The commercial property investment company, which is focused mainly outside London, said its net asset value per share rose 1.2% over its first half ended September 30 to 419.00 pence from 414.00p at the end of March.
The group said its portfolio valuation rose to GBP184.8 million from GBP174.5 million, though this was not as large an increase as in the prior year.
Palace reported a decline in net rental income for the period to GBP5.9 million from GBP7.5 million the prior year. However, the prior year had benefited from a one-off surrender premium of GBP3.0 million received from Gala Casinos Ltd, and stripping this out, net rental income had risen from GBP4.5 million.
As such, pretax profit slipped to GBP3.9 million from GBP7.6 million, but Palace lifted its interim dividend to 9.00 pence per share from 7.00p per share the prior year.

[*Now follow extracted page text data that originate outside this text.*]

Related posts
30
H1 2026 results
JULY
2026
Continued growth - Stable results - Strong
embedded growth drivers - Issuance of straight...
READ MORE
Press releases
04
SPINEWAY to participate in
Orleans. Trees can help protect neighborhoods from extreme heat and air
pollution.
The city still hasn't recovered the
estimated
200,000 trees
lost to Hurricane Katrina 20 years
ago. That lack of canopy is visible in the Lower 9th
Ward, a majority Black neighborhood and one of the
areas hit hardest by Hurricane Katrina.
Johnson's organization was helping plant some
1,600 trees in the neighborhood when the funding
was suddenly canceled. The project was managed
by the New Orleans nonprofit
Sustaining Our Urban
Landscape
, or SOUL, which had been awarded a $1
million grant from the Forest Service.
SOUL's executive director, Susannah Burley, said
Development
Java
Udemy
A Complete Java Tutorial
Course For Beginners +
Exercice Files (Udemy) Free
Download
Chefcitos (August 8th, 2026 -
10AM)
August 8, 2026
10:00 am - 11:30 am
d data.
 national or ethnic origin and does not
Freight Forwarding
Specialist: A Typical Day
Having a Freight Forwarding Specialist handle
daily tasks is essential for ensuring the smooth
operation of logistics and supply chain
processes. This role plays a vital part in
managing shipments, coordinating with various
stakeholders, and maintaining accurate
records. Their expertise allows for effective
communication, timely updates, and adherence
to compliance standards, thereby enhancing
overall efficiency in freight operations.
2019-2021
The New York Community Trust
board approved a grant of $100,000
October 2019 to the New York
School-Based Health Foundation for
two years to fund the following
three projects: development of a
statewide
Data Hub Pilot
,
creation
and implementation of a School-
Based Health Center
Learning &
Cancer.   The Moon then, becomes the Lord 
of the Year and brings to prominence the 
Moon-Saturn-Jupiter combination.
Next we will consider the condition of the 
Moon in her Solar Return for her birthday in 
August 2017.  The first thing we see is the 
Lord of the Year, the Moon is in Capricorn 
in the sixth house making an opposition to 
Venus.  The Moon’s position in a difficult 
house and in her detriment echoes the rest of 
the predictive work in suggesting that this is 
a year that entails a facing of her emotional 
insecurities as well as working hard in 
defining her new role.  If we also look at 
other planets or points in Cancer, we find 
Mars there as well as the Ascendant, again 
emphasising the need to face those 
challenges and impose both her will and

Palace said it had not seen a negative impact on its portfolio from the EU referendum outcome, which it said "appears to be a London-focused issue", instead reporting "increased activity" in the towns and cities in which it operates, including Manchester and York.
"We are making headway on several of our strategic assets and with our policy of sourcing opportunities both directly and corporately, I continue to be very optimistic about our future," said Chairman Stanley Davis.
Shares in Palace were up 2.8% at 370.00p on Monday.